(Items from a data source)
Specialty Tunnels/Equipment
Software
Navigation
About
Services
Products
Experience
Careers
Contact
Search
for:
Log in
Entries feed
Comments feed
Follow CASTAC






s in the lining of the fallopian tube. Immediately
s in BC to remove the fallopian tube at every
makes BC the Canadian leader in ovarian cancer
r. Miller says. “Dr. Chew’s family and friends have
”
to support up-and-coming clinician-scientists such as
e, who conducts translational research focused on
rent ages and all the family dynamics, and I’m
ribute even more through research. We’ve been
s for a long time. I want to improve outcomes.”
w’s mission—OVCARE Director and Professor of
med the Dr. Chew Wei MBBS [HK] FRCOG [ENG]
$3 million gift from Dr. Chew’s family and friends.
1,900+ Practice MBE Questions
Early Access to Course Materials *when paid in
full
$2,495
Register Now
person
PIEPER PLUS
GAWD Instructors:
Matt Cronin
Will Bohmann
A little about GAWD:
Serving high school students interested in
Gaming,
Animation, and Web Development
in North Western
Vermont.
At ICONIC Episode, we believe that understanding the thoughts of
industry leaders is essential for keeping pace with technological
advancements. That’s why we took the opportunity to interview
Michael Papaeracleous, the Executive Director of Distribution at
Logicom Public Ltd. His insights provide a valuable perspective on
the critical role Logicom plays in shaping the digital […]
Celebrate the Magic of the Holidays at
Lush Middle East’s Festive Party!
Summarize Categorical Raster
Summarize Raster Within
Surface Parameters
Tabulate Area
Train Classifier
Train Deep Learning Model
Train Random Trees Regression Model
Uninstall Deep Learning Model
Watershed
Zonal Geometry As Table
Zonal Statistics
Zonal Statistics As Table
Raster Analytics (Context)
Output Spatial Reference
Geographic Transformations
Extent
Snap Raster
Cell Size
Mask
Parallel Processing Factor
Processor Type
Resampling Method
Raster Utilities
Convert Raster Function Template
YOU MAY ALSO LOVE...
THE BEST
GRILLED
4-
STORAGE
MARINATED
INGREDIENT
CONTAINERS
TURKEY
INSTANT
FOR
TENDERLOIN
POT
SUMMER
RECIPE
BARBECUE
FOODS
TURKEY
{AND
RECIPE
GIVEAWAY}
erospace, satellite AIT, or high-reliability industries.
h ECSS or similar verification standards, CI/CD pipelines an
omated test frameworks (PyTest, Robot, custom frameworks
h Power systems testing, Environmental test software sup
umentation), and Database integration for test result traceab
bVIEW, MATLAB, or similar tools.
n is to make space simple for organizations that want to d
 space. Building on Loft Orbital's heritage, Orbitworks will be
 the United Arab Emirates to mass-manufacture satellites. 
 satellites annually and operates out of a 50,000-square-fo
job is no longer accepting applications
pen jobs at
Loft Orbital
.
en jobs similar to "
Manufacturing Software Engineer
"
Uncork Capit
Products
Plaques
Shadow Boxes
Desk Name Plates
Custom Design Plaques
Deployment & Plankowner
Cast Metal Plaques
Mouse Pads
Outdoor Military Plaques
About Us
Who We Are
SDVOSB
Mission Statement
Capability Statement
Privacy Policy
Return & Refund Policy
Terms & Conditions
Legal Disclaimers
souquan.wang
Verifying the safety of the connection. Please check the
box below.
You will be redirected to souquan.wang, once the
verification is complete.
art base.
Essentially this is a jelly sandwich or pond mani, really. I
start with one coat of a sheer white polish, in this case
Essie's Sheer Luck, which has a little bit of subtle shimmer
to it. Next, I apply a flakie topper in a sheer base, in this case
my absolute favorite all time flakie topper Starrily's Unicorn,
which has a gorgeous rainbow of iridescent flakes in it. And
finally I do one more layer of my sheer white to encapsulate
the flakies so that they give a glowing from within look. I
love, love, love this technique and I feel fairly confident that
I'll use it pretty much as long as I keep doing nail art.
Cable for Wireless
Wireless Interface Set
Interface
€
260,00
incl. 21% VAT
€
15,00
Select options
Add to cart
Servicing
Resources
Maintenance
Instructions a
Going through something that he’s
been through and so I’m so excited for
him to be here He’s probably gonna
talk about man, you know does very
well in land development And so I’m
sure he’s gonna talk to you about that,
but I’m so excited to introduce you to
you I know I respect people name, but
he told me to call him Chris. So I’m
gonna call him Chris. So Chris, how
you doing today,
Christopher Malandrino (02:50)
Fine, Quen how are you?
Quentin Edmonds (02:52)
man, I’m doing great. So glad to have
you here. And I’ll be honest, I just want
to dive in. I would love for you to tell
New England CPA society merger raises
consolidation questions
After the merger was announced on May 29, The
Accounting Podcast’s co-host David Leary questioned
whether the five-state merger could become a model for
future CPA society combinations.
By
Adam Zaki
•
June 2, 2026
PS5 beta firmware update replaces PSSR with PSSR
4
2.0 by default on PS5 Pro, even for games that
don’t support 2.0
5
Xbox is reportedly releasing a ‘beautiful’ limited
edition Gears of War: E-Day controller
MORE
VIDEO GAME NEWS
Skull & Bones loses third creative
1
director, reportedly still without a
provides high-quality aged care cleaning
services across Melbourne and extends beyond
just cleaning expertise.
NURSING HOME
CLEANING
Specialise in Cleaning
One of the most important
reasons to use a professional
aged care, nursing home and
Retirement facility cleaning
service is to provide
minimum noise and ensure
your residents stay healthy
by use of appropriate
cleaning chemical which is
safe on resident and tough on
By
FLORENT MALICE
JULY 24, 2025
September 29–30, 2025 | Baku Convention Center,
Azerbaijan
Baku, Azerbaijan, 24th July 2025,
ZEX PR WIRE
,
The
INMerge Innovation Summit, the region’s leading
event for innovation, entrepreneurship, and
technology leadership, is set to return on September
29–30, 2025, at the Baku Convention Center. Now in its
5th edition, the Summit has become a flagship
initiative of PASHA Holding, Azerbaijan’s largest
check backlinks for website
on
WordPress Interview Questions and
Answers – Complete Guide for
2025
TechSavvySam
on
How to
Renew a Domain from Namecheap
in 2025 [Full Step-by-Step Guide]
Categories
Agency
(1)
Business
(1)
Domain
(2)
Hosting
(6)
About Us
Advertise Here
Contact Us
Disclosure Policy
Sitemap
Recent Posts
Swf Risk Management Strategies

Exercise details »
Write out each line above containing "Train".

Result »
Train Classifier
Train Deep Learning Model
Train Random Trees Regression Model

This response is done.